Activity: Scan the data below and copy each line where "know" occurs.

[Page-level text extractions]
════

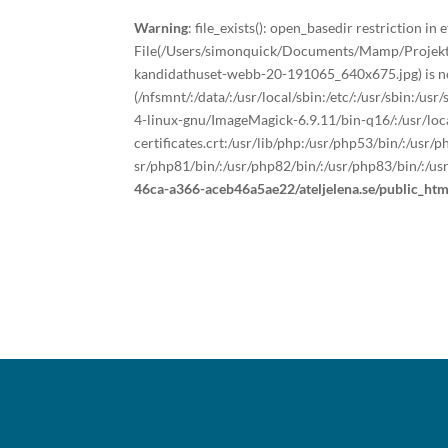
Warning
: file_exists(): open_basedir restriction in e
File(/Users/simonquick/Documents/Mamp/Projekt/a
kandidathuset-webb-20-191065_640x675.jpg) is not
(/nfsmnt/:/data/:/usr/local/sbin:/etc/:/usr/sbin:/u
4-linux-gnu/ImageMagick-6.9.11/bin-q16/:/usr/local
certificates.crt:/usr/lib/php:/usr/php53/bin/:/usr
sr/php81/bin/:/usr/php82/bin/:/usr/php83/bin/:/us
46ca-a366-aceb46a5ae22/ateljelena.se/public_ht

════

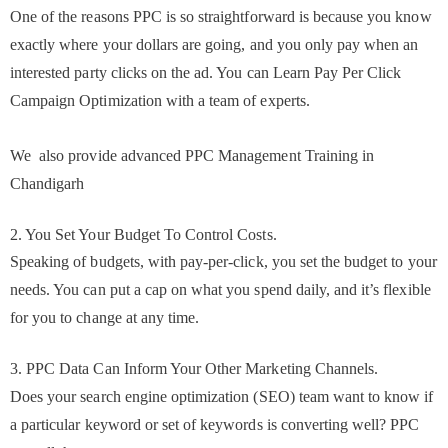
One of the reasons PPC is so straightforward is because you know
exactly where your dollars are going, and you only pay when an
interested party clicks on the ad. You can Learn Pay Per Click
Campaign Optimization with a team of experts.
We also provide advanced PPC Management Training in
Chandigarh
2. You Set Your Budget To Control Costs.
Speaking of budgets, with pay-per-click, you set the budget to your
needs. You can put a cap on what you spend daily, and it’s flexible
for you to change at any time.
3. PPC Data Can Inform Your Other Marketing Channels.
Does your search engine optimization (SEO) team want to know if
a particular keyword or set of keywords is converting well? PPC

════

Task result:
One of the reasons PPC is so straightforward is because you know
Does your search engine optimization (SEO) team want to know if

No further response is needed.